Background & aims: Population endoscopic screening for gastric cancer is generally deemed not to be cost-effective except in Japan, where its prevalence is very high. However, in the absence of screening, patients present with advanced disease, and prognosis is poor. We conducted a cost utility analysis to determine whether endoscopic screening for stomach cancer in intermediate-risk population would be cost-effective and to better define the high-risk groups in the population who would benefit from such strategy.
Methods: Cost-effectiveness analysis was performed by using a Markov Model. Simulation was performed on Singapore (intermediate-risk) population and various high-risk subgroups. Comparison was made between 2-yearly endoscopic mass screening program versus no screening. Data sources were extracted from relevant studies published from 1980-2004 identified via systematic PUBMED search. Main outcome measures were deaths caused by stomach cancer averted, cost per life saved, and incremental cost-effectiveness ratio expressed as cost per quality-adjusted life year (QALY) saved.

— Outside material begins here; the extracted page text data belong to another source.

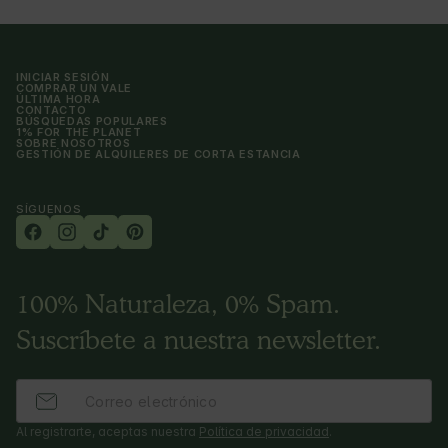
INICIAR SESIÓN
COMPRAR UN VALE
ÚLTIMA HORA
CONTACTO
BÚSQUEDAS POPULARES
1% FOR THE PLANET
SOBRE NOSOTROS
GESTIÓN DE ALQUILERES DE CORTA ESTANCIA
SÍGUENOS
100% Naturaleza, 0% Spam.
Suscríbete a nuestra newsletter.
Al registrarte, aceptas nuestra
Política de privacidad
.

Results: Screening of high-risk group of Chinese men (age-standardized rate, 25.9/100,000) from 50-70 years old is highly cost-effective, with cost benefit of United States $26,836 per QALY. Screening this cohort of 199,000 subjects prevents 743 stomach cancer deaths and saves 8234 absolute life years. Cost of averting 1 cancer death is United States $247,600. Cost-effectiveness was most sensitive to incidence of stomach cancer and cost of screening endoscopy.
Conclusions: Screening of stomach cancer in moderate to high-risk population subgroups is cost-effective. Targeted screening strategies for stomach cancer should be explored.